# M16 SKY - Now with 11j Split Rims...



## Chou (Apr 18, 2005)

Who said 11j all round would not fit??? Well, they fit and there's still room left!!

Picked these babies up on the weekend...SSR 3 Piece Split Rims :smokin: 

They are so wiiide and make the GTR look so much meaner now  

Pics:





































Sorry pic quality is cr*p

So there you go R33 GTR's can run 11j no problem, didnt even have to roll any arches! I would say thats the max though.

I have a couple of other things i'll be dong to the exterior in the next month or so, will put up some PROPER pics when all is done


----------



## FRANKY BOY (Sep 8, 2004)

Boom, hello sausage......

They look naughty mate...... thought you were selling this though!!!!!:smokin:


----------



## m6beg (Apr 21, 2003)

:smokin: :smokin: Nice one Faz..

Looks Mean.
Black is the best for wheels mate.

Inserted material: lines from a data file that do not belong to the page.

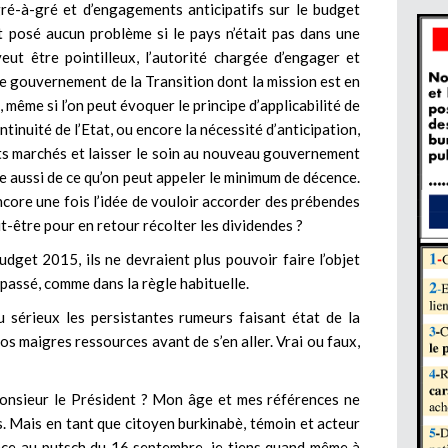
-à-gré et d’engagements anticipatifs sur le budget
t posé aucun problème si le pays n’était pas dans une
eut être pointilleux, l’autorité chargée d’engager et
 le gouvernement de la Transition dont la mission est en
 même si l’on peut évoquer le principe d’applicabilité de
ntinuité de l’Etat, ou encore la nécessité d’anticipation,
dits marchés et laisser le soin au nouveau gouvernement
e aussi de ce qu’on peut appeler le minimum de décence.
core une fois l’idée de vouloir accorder des prébendes
ut-être pour en retour récolter les dividendes ?
get 2015, ils ne devraient plus pouvoir faire l’objet
passé, comme dans la règle habituelle.
 sérieux les persistantes rumeurs faisant état de la
os maigres ressources avant de s’en aller. Vrai ou faux,
Monsieur le Président ? Mon âge et mes références ne
. Mais en tant que citoyen burkinabè, témoin et acteur
tance au putsch du 16 septembre, je tiens quand même à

Good choice.

Mick


----------



## Chou (Apr 18, 2005)

FRANKY BOY said:


> Boom, hello sausage......
> 
> They look naughty mate...... thought you were selling this though!!!!!:smokin:


No longer, she's gonna be finished off bodywise 

Next year...maybe RB30??? Who knows...


----------



## m6beg (Apr 21, 2003)

FRANKY BOY said:


> Boom, hello sausage......



WHAT?????:banned: :banned: :banned: :banned: :banned: 


Mick


----------



## Chou (Apr 18, 2005)

m6beg said:


> :smokin: :smokin: Nice one Faz..
> 
> Looks Mean.
> Black is the best for wheels mate. Good choice.
> ...


Thanks Mick....looks much better in person. Especially driving behind it, looks really wide.


----------



## Dohc (Nov 29, 2005)

this car is absolutly stunning...looks great

are they same width on front and rear?


----------



## Chou (Apr 18, 2005)

Dohc said:


> this car is absolutly stunning...looks great
> 
> are they same width on front and rear?


Thanks

Yes but front is +19 offset and rears are +16 offset so the rears are slightly larger dishes


----------



## DaleHarrison (Nov 16, 2005)

Very nice Faz, they really really suit the car. Good job


----------



## GTRules (Oct 20, 2005)

whats the make and tyre size? any pics from side view?


----------



## Chou (Apr 18, 2005)

GTRules said:


> whats the make and tyre size? any pics from side view?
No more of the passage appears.